Epithelial Interactions in Cancer
ABOUT

The long term goal of the EPIC (EPithelial Interactions in Cancer) group is to uncover how epithelial cell-cell and cell-matrix junctions, as well as the surrounding microenvironment, can influence cancer progression. Specifically, and based on three common epithelial-derived cancers (gastric, breast, and colorectal), the group will establish the contribution of adhesion molecules (E- and P-cadherins), infections (Helicobacter pylori and the microbiota), and non-neoplastic components of the tumor tissue (fibroblast-like cells, the cancer cell secreted peptides and the elements of the extracellular matrix), to alter epithelial homeostasis and influence cancer development.

EPIC researchers have expertise in adhesion cancer-associated molecules and in host-H. pylori interactions, and complementary skills on genetics, molecular and cell biology, microbiology, pathology, and oncology. The group has available biological reagents that include stable cell lines expressing wt and mutants of the E- and P-cadherin, series of primary tumors, and several in vitro and in vivo experimental models (CAM, Drosophila, and nude mice).

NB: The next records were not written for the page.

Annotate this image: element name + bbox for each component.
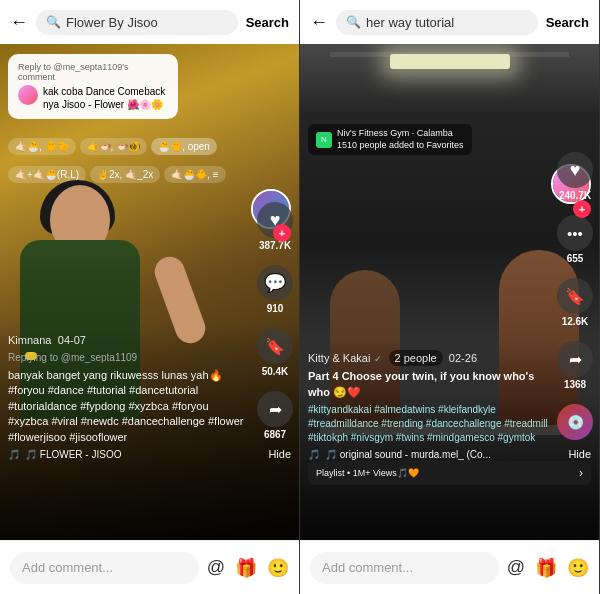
right-username: Kitty & Kakai ✓ 2 people 02-26 bbox=[308, 350, 549, 365]
right-comment-input[interactable]: Add comment... bbox=[310, 552, 499, 584]
right-hashtags: #kittyandkakai #almedatwins #kleifandkyl… bbox=[308, 403, 549, 445]
left-music-note: 🎵 bbox=[8, 449, 20, 460]
right-search-query: her way tutorial bbox=[366, 15, 454, 30]
right-bookmark-count: 12.6K bbox=[562, 316, 589, 327]
commenter-avatar bbox=[18, 85, 38, 105]
right-follow-button[interactable]: + bbox=[573, 200, 591, 218]
right-search-button[interactable]: Search bbox=[546, 15, 589, 30]
right-back-button[interactable]: ← bbox=[310, 12, 328, 33]
left-bottom-icons: @ 🎁 🙂 bbox=[207, 557, 289, 579]
playlist-bar[interactable]: Playlist • 1M+ Views🎵🧡 › bbox=[308, 461, 591, 485]
location-banner[interactable]: N Niv's Fitness Gym · Calamba 1510 peopl… bbox=[308, 124, 472, 155]
left-search-query: Flower By Jisoo bbox=[66, 15, 158, 30]
right-share-count: 1368 bbox=[564, 379, 586, 390]
left-reply-line: Replying to @me_septa1109 bbox=[8, 351, 249, 365]
filter-row-1: 🤙🏻🐣, 🐥🐤 🤙🐡, 🐡🐠 🐣🐥, open bbox=[0, 134, 299, 159]
right-title: Part 4 Choose your twin, if you know who… bbox=[308, 369, 549, 400]
left-description: banyak banget yang rikuwesss lunas yah🔥 … bbox=[8, 368, 249, 445]
left-share-icon: ➦ bbox=[257, 391, 293, 427]
left-music-text: 🎵 FLOWER - JISOO bbox=[25, 449, 121, 460]
filter-chip-1[interactable]: 🤙🏻🐣, 🐥🐤 bbox=[8, 138, 76, 155]
right-bookmark-button[interactable]: 🔖 12.6K bbox=[557, 278, 593, 327]
right-hide-button[interactable]: Hide bbox=[568, 448, 591, 460]
reply-to-text: Reply to @me_septa1109's comment bbox=[18, 62, 168, 82]
left-gift-icon[interactable]: 🎁 bbox=[235, 557, 257, 579]
left-video-area[interactable]: Reply to @me_septa1109's comment kak cob… bbox=[0, 44, 299, 540]
left-hide-button[interactable]: Hide bbox=[268, 448, 291, 460]
left-share-button[interactable]: ➦ 6867 bbox=[257, 391, 293, 440]
left-bookmark-count: 50.4K bbox=[262, 366, 289, 377]
right-bookmark-icon: 🔖 bbox=[557, 278, 593, 314]
right-search-box[interactable]: 🔍 her way tutorial bbox=[336, 10, 538, 35]
location-sub: 1510 people added to Favorites bbox=[337, 140, 464, 152]
right-at-icon[interactable]: @ bbox=[507, 557, 525, 578]
right-video-info: Kitty & Kakai ✓ 2 people 02-26 Part 4 Ch… bbox=[308, 350, 549, 460]
right-add-comment-placeholder: Add comment... bbox=[322, 560, 413, 575]
left-comment-button[interactable]: 💬 910 bbox=[257, 265, 293, 314]
comment-bubble: Reply to @me_septa1109's comment kak cob… bbox=[8, 54, 178, 119]
right-music-note: 🎵 bbox=[308, 449, 320, 460]
left-bookmark-icon: 🔖 bbox=[257, 328, 293, 364]
right-search-icon: 🔍 bbox=[346, 15, 361, 29]
left-search-box[interactable]: 🔍 Flower By Jisoo bbox=[36, 10, 238, 35]
right-like-button[interactable]: ♥ 240.7K bbox=[557, 152, 593, 201]
right-action-buttons: ♥ 240.7K ••• 655 🔖 12.6K ➦ 1368 💿 bbox=[557, 152, 593, 440]
right-comment-icon: ••• bbox=[557, 215, 593, 251]
left-top-bar: ← 🔍 Flower By Jisoo Search bbox=[0, 0, 299, 44]
right-share-button[interactable]: ➦ 1368 bbox=[557, 341, 593, 390]
commenter-row: kak coba Dance Comeback nya Jisoo - Flow… bbox=[18, 85, 168, 111]
right-comment-button[interactable]: ••• 655 bbox=[557, 215, 593, 264]
right-bottom-icons: @ 🎁 🙂 bbox=[507, 557, 589, 579]
left-music-row: 🎵 🎵 FLOWER - JISOO bbox=[8, 449, 249, 460]
comment-text: kak coba Dance Comeback nya Jisoo - Flow… bbox=[43, 85, 168, 111]
location-icon: N bbox=[316, 132, 332, 148]
location-text: Niv's Fitness Gym · Calamba 1510 people … bbox=[337, 128, 464, 151]
left-at-icon[interactable]: @ bbox=[207, 557, 225, 578]
filter-chip-5[interactable]: ✌️2x, 🤙🏻_2x bbox=[90, 166, 160, 183]
right-top-bar: ← 🔍 her way tutorial Search bbox=[300, 0, 599, 44]
left-panel: ← 🔍 Flower By Jisoo Search Reply to @me_… bbox=[0, 0, 300, 594]
left-add-comment-placeholder: Add comment... bbox=[22, 560, 113, 575]
right-gift-icon[interactable]: 🎁 bbox=[535, 557, 557, 579]
left-comment-input[interactable]: Add comment... bbox=[10, 552, 199, 584]
right-like-count: 240.7K bbox=[559, 190, 591, 201]
right-vinyl-button[interactable]: 💿 bbox=[557, 404, 593, 440]
filter-chip-6[interactable]: 🤙🏻🐣🐥, ≡ bbox=[164, 166, 225, 183]
left-back-button[interactable]: ← bbox=[10, 12, 28, 33]
left-bottom-bar: Add comment... @ 🎁 🙂 bbox=[0, 540, 299, 594]
left-comment-count: 910 bbox=[267, 303, 284, 314]
left-search-icon: 🔍 bbox=[46, 15, 61, 29]
filter-row-2: 🤙🏻+🤙🏻🐣(R,L) ✌️2x, 🤙🏻_2x 🤙🏻🐣🐥, ≡ bbox=[0, 162, 299, 187]
left-search-button[interactable]: Search bbox=[246, 15, 289, 30]
left-comment-icon: 💬 bbox=[257, 265, 293, 301]
playlist-text: Playlist • 1M+ Views🎵🧡 bbox=[316, 468, 419, 478]
left-follow-button[interactable]: + bbox=[273, 224, 291, 242]
left-emoji-icon[interactable]: 🙂 bbox=[267, 557, 289, 579]
playlist-chevron-icon: › bbox=[579, 466, 583, 480]
right-comment-count: 655 bbox=[567, 253, 584, 264]
people-badge: 2 people bbox=[389, 350, 443, 366]
right-heart-icon: ♥ bbox=[557, 152, 593, 188]
right-music-row: 🎵 🎵 original sound - murda.mel_ (Co... bbox=[308, 449, 549, 460]
left-video-info: Kimnana 04-07 Replying to @me_septa1109 … bbox=[8, 332, 249, 460]
ceiling-light bbox=[390, 54, 510, 69]
right-share-icon: ➦ bbox=[557, 341, 593, 377]
location-name: Niv's Fitness Gym · Calamba bbox=[337, 128, 464, 140]
left-username: Kimnana 04-07 bbox=[8, 332, 249, 347]
right-bottom-bar: Add comment... @ 🎁 🙂 bbox=[300, 540, 599, 594]
right-emoji-icon[interactable]: 🙂 bbox=[567, 557, 589, 579]
right-vinyl-icon: 💿 bbox=[557, 404, 593, 440]
filter-chip-2[interactable]: 🤙🐡, 🐡🐠 bbox=[80, 138, 148, 155]
right-music-text: 🎵 original sound - murda.mel_ (Co... bbox=[325, 449, 491, 460]
left-share-count: 6867 bbox=[264, 429, 286, 440]
right-panel: ← 🔍 her way tutorial Search N Niv's Fitn… bbox=[300, 0, 600, 594]
right-video-area[interactable]: N Niv's Fitness Gym · Calamba 1510 peopl… bbox=[300, 44, 599, 540]
left-bookmark-button[interactable]: 🔖 50.4K bbox=[257, 328, 293, 377]
filter-chip-3[interactable]: 🐣🐥, open bbox=[151, 138, 217, 155]
left-like-count: 387.7K bbox=[259, 240, 291, 251]
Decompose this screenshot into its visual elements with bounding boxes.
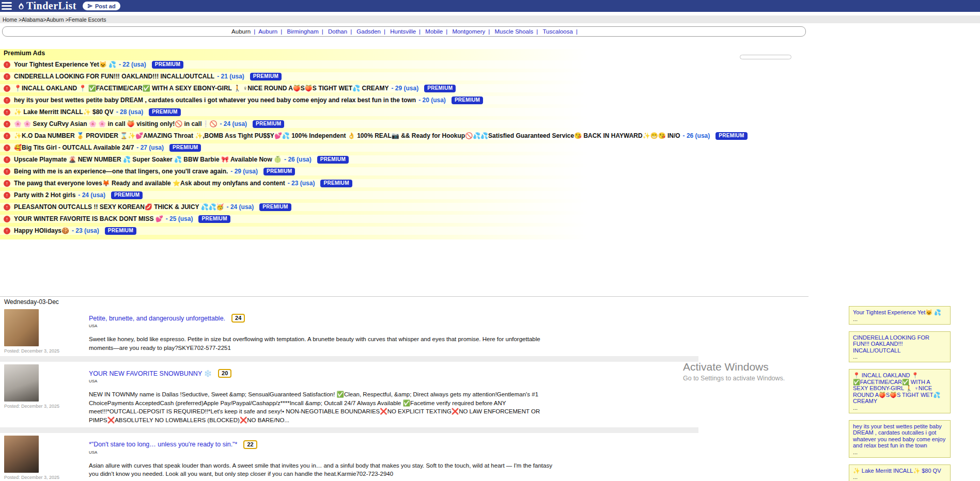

The group is structured in three working teams headed by the 3 core CVs. SERUCA’s team (group coordinator) aims at identifying the key molecules and signaling networks mediated by E-cadherin mutants in cancer, namely gastric cancer. PAREDES’s working team will concentrate on the relevant role of the adhesion molecule P-cadherin in cancer. FIGUEIREDO’s working team will dissect the molecular mechanisms and functional consequences underlying H. pylori-mediated gastric cancer.

The accomplishment of these research goals will contribute to the development of new tools for cancer screening, prevention, and patient surveillance, as well as therapeutic strategies based on the modulation of cancer cell interactions.

PAST RESEARCH

SERUCA’s team is the worldwide expert of functional assays of germline mutations of E-cadherin associated to hereditary diffuse gastric cancer. Using stable cell lines carrying CDH1 germline missense mutations we identified the underlying signaling pathways associated to cancer cell motility and survival (EGFR and Notch1).  Moreover, we verified that E-cadherin is regulated by mechanisms of Endoplasmic Reticulum Quality Control. Using Drosophila we identified genes interacting with mutant human E-cadherin.

PAREDES´s team found that the adhesion molecule P-cadherin is overexpressed in 30% of breast carcinomas, being associated to cancer invasion and poor patient prognosis. Further, it was demonstrated that P-cadherin confers cancer stem cell properties to breast cancer cells, surviving in anchorage independent conditions and resisting to standard cancer therapies.

FIGUEIREDO’S team has shown that particular H. pylori genotypes increase the levels of gastric inflammation and epithelial damage, and the risk for gastric atrophy and cancer. Regarding interactions between H. pylori and the host gastric epithelial cells, the team has shown that H. pylori targets E-cadherin and accentuates loss of cell-cell adhesion and increases cell invasion via c-Met activation and increased matrix metalloproteases activity.

Targeted knockdown of Drosophila Epithelial-cadherin (green), in the posterior compartment of the wing imaginal disc, results in invasion of wiltype tissues, ectopic Laminin expression (red) and MMP upregulation (blue). This is only observed at the interface with Drosophila Epithelial-cadherin expressing cells.